* WHAT TO PRODUCE *
The records that follow are to be repeated in full, with no pictures retained.

============================================================

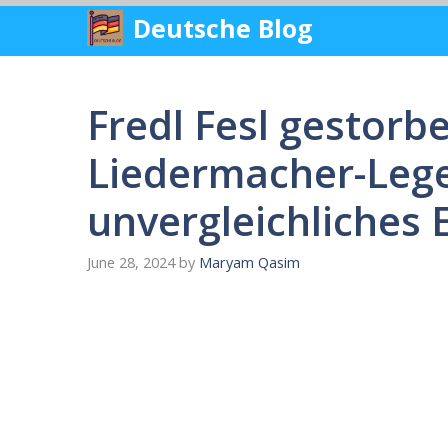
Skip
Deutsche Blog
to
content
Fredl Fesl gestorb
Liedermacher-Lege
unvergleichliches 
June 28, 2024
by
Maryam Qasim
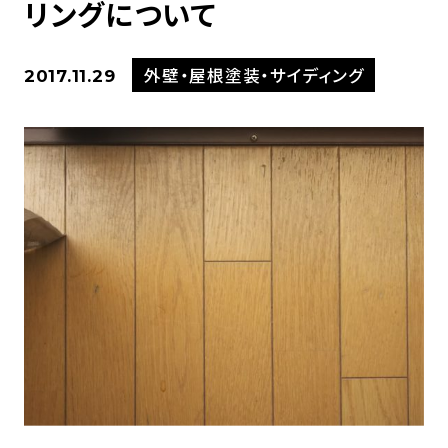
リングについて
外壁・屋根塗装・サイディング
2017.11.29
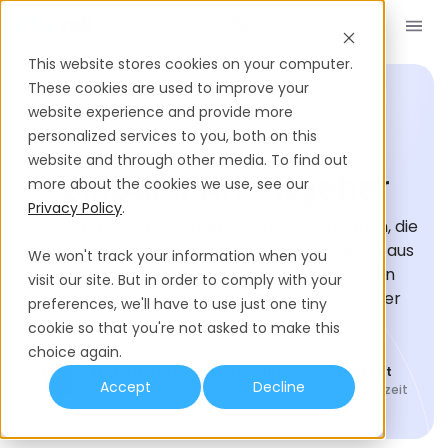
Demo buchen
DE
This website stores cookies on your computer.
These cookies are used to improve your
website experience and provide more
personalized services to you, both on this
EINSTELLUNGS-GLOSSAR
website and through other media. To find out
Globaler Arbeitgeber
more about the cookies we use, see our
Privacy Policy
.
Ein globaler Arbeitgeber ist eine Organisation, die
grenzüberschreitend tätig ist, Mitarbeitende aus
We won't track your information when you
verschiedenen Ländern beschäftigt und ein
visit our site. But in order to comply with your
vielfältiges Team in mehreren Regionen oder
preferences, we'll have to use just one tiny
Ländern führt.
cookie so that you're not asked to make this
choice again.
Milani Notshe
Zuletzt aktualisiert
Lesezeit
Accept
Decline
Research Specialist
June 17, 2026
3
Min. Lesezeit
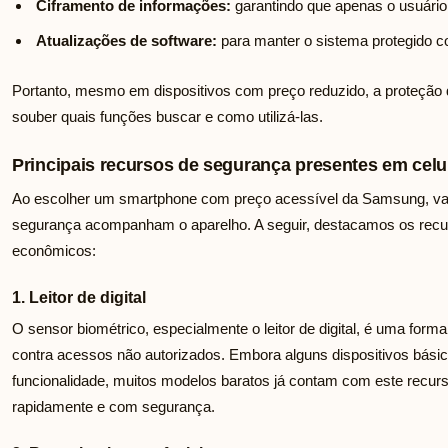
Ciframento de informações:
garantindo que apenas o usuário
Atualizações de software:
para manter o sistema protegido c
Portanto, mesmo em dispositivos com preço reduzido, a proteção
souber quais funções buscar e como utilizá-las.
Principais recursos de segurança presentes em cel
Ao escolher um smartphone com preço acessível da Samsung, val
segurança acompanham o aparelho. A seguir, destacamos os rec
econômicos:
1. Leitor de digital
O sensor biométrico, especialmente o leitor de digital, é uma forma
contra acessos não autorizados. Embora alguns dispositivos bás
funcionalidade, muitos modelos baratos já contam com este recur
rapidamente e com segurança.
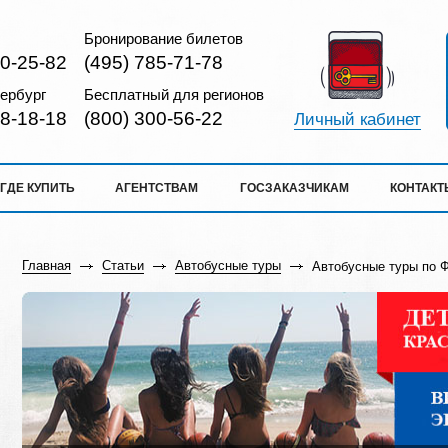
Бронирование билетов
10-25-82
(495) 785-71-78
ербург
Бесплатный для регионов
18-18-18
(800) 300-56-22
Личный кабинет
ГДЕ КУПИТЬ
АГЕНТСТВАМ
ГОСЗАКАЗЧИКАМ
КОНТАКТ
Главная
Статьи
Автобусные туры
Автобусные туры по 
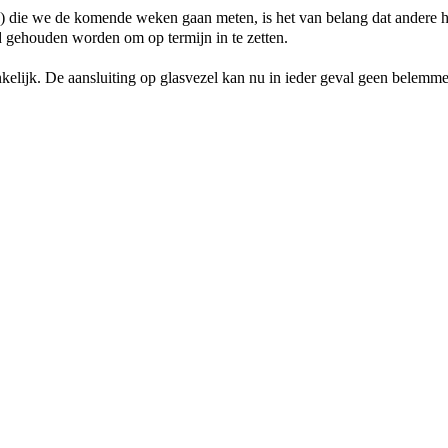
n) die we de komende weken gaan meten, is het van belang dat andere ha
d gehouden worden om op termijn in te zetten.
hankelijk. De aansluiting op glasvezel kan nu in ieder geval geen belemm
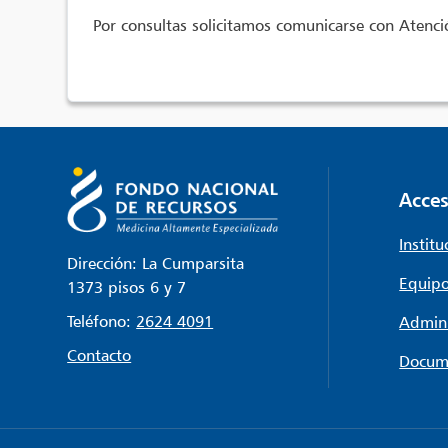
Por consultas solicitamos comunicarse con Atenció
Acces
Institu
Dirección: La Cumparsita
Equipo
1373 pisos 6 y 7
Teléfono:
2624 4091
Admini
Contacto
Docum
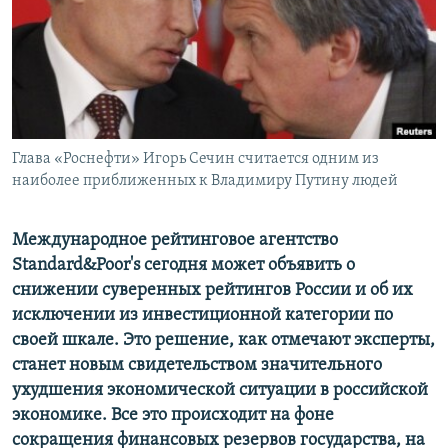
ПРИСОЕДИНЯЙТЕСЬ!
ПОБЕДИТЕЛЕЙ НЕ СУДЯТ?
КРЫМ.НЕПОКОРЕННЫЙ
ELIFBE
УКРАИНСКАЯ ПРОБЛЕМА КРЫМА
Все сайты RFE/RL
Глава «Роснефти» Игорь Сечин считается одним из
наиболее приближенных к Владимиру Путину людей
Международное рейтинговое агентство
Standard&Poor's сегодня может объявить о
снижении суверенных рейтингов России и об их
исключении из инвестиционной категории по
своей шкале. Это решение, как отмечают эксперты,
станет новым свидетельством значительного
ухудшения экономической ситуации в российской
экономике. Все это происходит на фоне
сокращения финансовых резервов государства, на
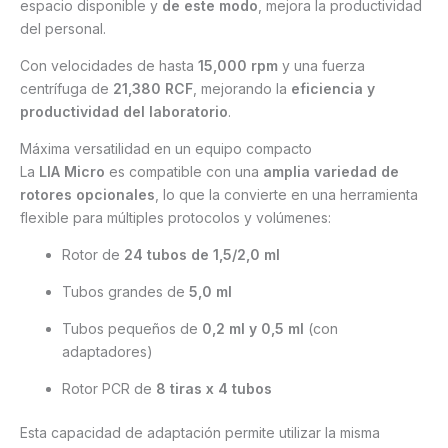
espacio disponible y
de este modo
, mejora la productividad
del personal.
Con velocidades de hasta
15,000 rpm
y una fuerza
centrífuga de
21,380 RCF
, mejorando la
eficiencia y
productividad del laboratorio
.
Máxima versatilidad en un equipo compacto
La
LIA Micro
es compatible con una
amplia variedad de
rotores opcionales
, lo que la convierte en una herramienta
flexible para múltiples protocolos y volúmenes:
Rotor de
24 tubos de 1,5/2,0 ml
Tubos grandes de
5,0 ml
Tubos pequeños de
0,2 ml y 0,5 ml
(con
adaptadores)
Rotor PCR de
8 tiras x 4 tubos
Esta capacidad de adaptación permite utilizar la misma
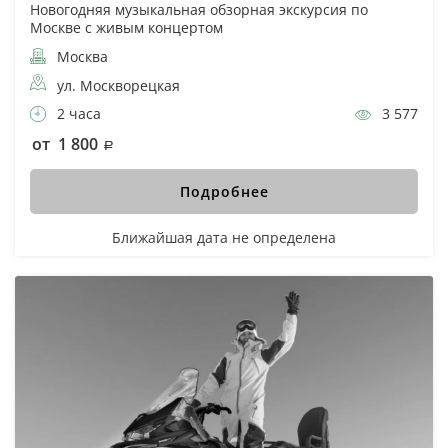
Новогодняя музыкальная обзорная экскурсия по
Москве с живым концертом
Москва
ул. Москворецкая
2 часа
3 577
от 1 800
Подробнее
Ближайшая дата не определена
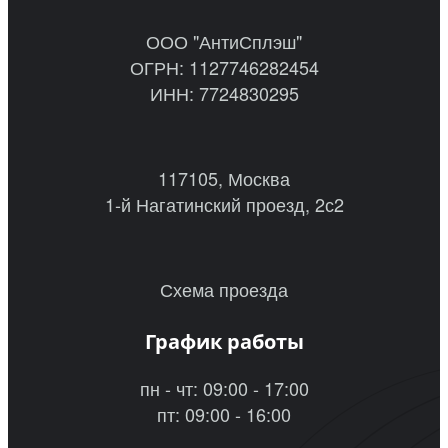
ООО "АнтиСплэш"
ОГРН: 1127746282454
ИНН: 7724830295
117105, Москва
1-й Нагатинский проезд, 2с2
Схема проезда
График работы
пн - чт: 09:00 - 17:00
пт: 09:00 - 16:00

============================================================

* WRITTEN SOLUTION *
Skip
Deutsche Blog
to
content
Fredl Fesl gestorb
Liedermacher-Lege
unvergleichliches 
June 28, 2024
by
Maryam Qasim
リングについて
外壁・屋根塗装・サイディング
2017.11.29
Demo buchen
DE
This website stores cookies on your computer.
These cookies are used to improve your
website experience and provide more
personalized services to you, both on this
EINSTELLUNGS-GLOSSAR
website and through other media. To find out
Globaler Arbeitgeber
more about the cookies we use, see our
Privacy Policy
.
Ein globaler Arbeitgeber ist eine Organisation, die
grenzüberschreitend tätig ist, Mitarbeitende aus
We won't track your information when you
verschiedenen Ländern beschäftigt und ein
visit our site. But in order to comply with your
vielfältiges Team in mehreren Regionen oder
preferences, we'll have to use just one tiny
Ländern führt.
cookie so that you're not asked to make this
choice again.
Milani Notshe
Zuletzt aktualisiert
Lesezeit
Accept
Decline
Research Specialist
June 17, 2026
3
Min. Lesezeit
Ciframento de informações:
garantindo que apenas o usuário
Atualizações de software:
para manter o sistema protegido c
Portanto, mesmo em dispositivos com preço reduzido, a proteção
souber quais funções buscar e como utilizá-las.
Principais recursos de segurança presentes em cel
Ao escolher um smartphone com preço acessível da Samsung, val
segurança acompanham o aparelho. A seguir, destacamos os rec
econômicos:
1. Leitor de digital
O sensor biométrico, especialmente o leitor de digital, é uma forma
contra acessos não autorizados. Embora alguns dispositivos bás
funcionalidade, muitos modelos baratos já contam com este recur
rapidamente e com segurança.
Бронирование билетов
10-25-82
(495) 785-71-78
ербург
Бесплатный для регионов
18-18-18
(800) 300-56-22
Личный кабинет
ГДЕ КУПИТЬ
АГЕНТСТВАМ
ГОСЗАКАЗЧИКАМ
КОНТАКТ
Главная
Статьи
Автобусные туры
Автобусные туры по 
n) die we de komende weken gaan meten, is het van belang dat andere ha
d gehouden worden om op termijn in te zetten.
hankelijk. De aansluiting op glasvezel kan nu in ieder geval geen belemm
Por consultas solicitamos comunicarse con Atenció
Acces
Institu
Dirección: La Cumparsita
Equipo
1373 pisos 6 y 7
Teléfono:
2624 4091
Admini
Contacto
Docum
ПРИСОЕДИНЯЙТЕСЬ!
ПОБЕДИТЕЛЕЙ НЕ СУДЯТ?
КРЫМ.НЕПОКОРЕННЫЙ
ELIFBE
УКРАИНСКАЯ ПРОБЛЕМА КРЫМА
Все сайты RFE/RL
Глава «Роснефти» Игорь Сечин считается одним из
наиболее приближенных к Владимиру Путину людей
Международное рейтинговое агентство
Standard&Poor's сегодня может объявить о
снижении суверенных рейтингов России и об их
исключении из инвестиционной категории по
своей шкале. Это решение, как отмечают эксперты,
станет новым свидетельством значительного
ухудшения экономической ситуации в российской
экономике. Все это происходит на фоне
сокращения финансовых резервов государства, на
espacio disponible y
de este modo
, mejora la productividad
del personal.
Con velocidades de hasta
15,000 rpm
y una fuerza
centrífuga de
21,380 RCF
, mejorando la
eficiencia y
productividad del laboratorio
.
Máxima versatilidad en un equipo compacto
La
LIA Micro
es compatible con una
amplia variedad de
rotores opcionales
, lo que la convierte en una herramienta
flexible para múltiples protocolos y volúmenes:
Rotor de
24 tubos de 1,5/2,0 ml
Tubos grandes de
5,0 ml
Tubos pequeños de
0,2 ml y 0,5 ml
(con
adaptadores)
Rotor PCR de
8 tiras x 4 tubos
Esta capacidad de adaptación permite utilizar la misma
Новогодняя музыкальная обзорная экскурсия по
Москве с живым концертом
Москва
ул. Москворецкая
2 часа
3 577
от 1 800
Подробнее
Ближайшая дата не определена
ООО "АнтиСплэш"
ОГРН: 1127746282454
ИНН: 7724830295
117105, Москва
1-й Нагатинский проезд, 2с2
Схема проезда
График работы
пн - чт: 09:00 - 17:00
пт: 09:00 - 16:00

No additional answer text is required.